**Material for this task**

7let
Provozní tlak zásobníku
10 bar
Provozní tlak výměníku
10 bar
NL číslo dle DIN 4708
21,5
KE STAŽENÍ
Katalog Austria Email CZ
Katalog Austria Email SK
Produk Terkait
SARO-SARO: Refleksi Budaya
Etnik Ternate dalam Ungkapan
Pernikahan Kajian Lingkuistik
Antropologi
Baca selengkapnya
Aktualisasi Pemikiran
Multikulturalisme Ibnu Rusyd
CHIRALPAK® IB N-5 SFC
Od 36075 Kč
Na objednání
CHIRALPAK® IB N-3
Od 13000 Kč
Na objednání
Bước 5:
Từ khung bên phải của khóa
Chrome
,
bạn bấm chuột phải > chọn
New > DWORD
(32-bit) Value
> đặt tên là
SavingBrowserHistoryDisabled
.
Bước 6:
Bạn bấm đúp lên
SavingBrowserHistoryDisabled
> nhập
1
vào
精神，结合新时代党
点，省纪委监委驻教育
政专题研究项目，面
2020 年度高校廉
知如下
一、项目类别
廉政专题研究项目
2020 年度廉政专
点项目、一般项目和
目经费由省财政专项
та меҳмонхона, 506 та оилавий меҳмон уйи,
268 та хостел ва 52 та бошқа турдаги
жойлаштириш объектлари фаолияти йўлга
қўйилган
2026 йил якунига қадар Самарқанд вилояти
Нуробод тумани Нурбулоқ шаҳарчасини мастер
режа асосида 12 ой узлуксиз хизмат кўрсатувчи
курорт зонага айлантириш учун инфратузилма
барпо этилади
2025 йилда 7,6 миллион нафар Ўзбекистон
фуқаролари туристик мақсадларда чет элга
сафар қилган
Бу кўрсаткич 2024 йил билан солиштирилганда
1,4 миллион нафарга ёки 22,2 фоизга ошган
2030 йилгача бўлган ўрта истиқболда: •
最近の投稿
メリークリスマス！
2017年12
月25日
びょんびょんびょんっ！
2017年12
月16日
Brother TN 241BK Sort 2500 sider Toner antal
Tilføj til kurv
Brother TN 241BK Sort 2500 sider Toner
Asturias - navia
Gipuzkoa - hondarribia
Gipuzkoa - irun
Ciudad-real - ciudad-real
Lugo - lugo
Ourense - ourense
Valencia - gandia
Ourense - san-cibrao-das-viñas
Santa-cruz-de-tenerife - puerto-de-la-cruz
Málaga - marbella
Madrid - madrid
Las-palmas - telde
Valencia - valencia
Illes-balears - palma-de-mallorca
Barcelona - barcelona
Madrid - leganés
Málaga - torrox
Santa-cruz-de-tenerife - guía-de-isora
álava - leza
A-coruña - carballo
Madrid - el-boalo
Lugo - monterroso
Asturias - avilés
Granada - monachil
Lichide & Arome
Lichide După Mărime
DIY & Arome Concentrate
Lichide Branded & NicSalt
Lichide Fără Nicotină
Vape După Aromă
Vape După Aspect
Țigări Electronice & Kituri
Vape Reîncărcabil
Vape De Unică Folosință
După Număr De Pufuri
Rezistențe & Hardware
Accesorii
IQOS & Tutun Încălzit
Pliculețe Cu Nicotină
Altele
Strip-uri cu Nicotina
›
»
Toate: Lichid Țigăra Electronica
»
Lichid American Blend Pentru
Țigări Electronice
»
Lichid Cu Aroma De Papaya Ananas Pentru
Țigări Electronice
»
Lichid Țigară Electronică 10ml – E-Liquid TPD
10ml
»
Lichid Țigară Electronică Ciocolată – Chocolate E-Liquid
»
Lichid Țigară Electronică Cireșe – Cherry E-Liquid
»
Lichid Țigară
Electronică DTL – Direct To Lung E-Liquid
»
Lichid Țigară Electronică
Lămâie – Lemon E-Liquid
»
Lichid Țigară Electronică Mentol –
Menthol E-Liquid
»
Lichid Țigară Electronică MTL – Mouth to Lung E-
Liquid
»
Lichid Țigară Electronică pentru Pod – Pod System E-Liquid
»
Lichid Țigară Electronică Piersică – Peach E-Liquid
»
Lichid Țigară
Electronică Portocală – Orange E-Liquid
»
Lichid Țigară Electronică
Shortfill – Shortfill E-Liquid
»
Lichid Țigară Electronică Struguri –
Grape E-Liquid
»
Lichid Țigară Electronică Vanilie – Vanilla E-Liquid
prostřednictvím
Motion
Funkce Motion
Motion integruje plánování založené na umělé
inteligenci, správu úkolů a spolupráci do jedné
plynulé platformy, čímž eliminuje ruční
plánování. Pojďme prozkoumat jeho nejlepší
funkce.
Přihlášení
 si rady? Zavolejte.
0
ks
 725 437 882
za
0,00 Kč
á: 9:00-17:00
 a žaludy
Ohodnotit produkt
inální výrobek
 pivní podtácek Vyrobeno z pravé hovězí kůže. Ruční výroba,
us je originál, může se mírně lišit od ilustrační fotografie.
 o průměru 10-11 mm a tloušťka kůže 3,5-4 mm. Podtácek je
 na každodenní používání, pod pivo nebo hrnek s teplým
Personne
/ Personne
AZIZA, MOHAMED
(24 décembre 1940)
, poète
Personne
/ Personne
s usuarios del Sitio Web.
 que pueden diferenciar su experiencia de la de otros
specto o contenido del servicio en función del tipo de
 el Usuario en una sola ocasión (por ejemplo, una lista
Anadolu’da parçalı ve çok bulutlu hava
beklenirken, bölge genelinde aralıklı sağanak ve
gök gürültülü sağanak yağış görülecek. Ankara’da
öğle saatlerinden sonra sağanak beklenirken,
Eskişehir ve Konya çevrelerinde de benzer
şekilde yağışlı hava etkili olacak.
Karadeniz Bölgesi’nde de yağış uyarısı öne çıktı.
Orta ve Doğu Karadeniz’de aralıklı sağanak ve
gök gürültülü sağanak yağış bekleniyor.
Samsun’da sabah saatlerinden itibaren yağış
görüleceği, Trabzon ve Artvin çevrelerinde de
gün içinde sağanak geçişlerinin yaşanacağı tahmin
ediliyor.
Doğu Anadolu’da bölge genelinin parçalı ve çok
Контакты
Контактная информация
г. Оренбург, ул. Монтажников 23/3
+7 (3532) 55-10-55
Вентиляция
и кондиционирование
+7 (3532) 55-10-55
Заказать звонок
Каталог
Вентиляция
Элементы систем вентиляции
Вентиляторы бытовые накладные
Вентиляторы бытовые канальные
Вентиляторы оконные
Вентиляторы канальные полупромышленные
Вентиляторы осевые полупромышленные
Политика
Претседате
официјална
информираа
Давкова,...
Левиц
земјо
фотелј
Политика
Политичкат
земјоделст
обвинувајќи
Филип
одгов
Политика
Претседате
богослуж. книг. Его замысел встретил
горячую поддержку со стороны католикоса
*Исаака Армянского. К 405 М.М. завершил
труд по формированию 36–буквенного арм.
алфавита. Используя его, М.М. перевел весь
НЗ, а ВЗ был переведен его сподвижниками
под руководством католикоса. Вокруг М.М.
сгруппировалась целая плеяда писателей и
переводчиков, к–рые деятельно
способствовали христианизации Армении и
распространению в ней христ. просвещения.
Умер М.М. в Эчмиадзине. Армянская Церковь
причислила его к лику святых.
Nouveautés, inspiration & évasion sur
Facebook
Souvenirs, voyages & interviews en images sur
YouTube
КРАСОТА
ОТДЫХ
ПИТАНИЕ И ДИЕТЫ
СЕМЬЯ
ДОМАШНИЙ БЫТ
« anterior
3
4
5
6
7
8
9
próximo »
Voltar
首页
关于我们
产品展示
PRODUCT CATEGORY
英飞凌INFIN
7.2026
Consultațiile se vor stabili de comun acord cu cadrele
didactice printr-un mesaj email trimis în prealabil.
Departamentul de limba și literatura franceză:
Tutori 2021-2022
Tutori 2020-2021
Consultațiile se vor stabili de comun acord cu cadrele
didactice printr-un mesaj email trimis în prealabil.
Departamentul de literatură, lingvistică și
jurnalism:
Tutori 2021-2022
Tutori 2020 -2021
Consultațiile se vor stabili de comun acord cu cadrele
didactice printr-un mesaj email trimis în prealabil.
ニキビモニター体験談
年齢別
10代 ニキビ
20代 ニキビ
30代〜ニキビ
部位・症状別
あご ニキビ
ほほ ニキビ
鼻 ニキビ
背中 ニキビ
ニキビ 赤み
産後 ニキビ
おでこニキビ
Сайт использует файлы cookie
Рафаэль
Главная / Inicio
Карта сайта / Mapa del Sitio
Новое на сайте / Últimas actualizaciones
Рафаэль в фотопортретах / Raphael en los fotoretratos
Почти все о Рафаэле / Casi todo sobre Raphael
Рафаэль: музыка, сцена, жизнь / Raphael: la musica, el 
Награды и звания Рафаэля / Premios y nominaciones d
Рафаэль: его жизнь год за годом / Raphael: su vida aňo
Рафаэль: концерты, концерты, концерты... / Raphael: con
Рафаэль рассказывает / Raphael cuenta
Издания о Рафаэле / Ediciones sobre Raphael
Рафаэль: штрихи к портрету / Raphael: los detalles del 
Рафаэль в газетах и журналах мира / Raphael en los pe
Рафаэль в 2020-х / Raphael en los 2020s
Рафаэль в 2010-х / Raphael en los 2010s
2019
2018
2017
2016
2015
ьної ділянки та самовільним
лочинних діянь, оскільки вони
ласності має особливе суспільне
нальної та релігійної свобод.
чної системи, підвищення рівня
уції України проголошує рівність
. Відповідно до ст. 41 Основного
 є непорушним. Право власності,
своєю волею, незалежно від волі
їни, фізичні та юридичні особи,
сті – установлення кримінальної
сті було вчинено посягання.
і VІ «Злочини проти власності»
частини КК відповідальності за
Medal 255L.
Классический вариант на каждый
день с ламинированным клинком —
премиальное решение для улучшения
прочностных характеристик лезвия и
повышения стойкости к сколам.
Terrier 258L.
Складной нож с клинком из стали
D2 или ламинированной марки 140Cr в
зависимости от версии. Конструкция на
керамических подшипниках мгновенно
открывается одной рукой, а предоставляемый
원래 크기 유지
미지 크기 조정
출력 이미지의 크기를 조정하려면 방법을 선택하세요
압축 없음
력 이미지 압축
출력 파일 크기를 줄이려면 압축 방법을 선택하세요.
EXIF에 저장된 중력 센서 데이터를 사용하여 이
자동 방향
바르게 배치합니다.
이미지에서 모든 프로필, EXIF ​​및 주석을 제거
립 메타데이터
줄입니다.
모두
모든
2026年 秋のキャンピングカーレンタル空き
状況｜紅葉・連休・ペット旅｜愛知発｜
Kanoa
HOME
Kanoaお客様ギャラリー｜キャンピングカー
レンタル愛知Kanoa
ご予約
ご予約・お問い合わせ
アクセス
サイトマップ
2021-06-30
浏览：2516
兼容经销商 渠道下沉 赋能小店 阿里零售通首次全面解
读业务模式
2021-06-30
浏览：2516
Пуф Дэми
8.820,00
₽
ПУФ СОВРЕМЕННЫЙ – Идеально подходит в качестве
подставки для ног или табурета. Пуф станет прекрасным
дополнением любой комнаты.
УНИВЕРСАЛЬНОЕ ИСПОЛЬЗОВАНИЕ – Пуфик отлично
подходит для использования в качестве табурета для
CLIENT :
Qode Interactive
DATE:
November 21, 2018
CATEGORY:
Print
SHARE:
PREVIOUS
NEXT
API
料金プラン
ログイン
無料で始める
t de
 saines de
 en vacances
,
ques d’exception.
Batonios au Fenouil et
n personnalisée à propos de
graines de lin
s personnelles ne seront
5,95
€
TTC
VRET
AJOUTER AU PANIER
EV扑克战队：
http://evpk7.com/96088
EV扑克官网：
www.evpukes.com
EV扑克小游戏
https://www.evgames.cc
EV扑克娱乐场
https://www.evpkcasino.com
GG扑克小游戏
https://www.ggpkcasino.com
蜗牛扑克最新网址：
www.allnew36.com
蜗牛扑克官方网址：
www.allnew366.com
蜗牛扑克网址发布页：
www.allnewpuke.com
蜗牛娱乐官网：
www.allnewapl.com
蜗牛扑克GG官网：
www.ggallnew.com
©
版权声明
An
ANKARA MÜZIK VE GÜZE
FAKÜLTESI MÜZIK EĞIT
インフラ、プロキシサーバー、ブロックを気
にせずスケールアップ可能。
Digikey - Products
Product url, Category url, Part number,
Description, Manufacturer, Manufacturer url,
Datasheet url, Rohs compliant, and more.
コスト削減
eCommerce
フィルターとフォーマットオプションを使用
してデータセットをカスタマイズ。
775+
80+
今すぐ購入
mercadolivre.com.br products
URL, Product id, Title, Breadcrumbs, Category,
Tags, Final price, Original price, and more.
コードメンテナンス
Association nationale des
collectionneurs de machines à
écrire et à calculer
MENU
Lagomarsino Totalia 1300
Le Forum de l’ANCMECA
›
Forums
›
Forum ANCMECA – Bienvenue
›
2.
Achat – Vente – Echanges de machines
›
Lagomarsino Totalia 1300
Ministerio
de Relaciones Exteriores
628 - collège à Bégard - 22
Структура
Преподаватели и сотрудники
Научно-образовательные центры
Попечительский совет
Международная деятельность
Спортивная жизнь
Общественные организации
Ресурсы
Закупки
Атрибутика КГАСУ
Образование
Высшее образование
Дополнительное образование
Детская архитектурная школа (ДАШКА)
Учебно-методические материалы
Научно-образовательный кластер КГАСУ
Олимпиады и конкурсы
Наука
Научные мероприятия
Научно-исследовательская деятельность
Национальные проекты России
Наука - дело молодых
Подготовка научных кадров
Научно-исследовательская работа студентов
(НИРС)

**Work task**
Quote every line from the beginning of the entries up to and including the line that contains "268 та хостел ва 52 та бошқа турдаги".

**Exercise answer**
7let
Provozní tlak zásobníku
10 bar
Provozní tlak výměníku
10 bar
NL číslo dle DIN 4708
21,5
KE STAŽENÍ
Katalog Austria Email CZ
Katalog Austria Email SK
Produk Terkait
SARO-SARO: Refleksi Budaya
Etnik Ternate dalam Ungkapan
Pernikahan Kajian Lingkuistik
Antropologi
Baca selengkapnya
Aktualisasi Pemikiran
Multikulturalisme Ibnu Rusyd
CHIRALPAK® IB N-5 SFC
Od 36075 Kč
Na objednání
CHIRALPAK® IB N-3
Od 13000 Kč
Na objednání
Bước 5:
Từ khung bên phải của khóa
Chrome
,
bạn bấm chuột phải > chọn
New > DWORD
(32-bit) Value
> đặt tên là
SavingBrowserHistoryDisabled
.
Bước 6:
Bạn bấm đúp lên
SavingBrowserHistoryDisabled
> nhập
1
vào
精神，结合新时代党
点，省纪委监委驻教育
政专题研究项目，面
2020 年度高校廉
知如下
一、项目类别
廉政专题研究项目
2020 年度廉政专
点项目、一般项目和
目经费由省财政专项
та меҳмонхона, 506 та оилавий меҳмон уйи,
268 та хостел ва 52 та бошқа турдаги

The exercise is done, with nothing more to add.